Date: Friday, August 7, 2015
Weather: 23 degrees Celsius, calm winds
Distance: ~12 kms (for those of us who decided to go for a paddle)
On our layover day we enjoyed a leisurely start to our morning and made plans to go for a paddle after lunch for those who wanted a little more activity.
Everyone needed a day where we weren’t under pressure to get up, inhale breakfast, tear down camp, and get on the water. Achy muscles relaxed in the soothing waters of Donald Lake. We lounged like lizards on the warm rocks. Some read. Some napped. By lunchtime several of us were itching to get on the water.
We took four boats out and canoed the remaining length of Donald Lake to the next day’s portage with the thought that if we walked it and visualized it, its one kilometer length wouldn’t seem so daunting. However the mosquitoes had other plans for us. Long layers, bug spray, Zen breathing – nothing worked. So we said “duly noted” to the blood-suckers and turned around to paddle back to camp. Calm winds and unloaded canoes made it easy to cover virtually the same amount of distance as the previous day in a fraction of the time.

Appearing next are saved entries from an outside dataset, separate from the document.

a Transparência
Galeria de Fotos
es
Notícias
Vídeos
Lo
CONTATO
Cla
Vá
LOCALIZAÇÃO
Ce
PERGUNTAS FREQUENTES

Dinner was more labor-intensive from a sous-chef perspective so we started when we landed back in camp. With enough knives in the mess kit and many willing hands, we made quick work of the ingredients for our Moroccan stew. This is one quality of Wild Women trips that I admire from both sides – the shared leadership. Women help set up and tear down camp, help with meals and dishes, collect firewood, and co-navigate if they wish to learn how to read a backcountry map or chart and use a compass (or already know how to read the map and use the compass). It sets up a human, collaborative experience between clients and guides.
Because everyone was well-rested and dinner went so smoothly, we had time for a campfire which included s’mores (naturally, when on a Wild Women adventure!). Before women headed to bed, we agreed on 8am for coffee and tea with breakfast to follow and asked that if anyone was up early to start packing her belongings to help the flow of activities in the morning.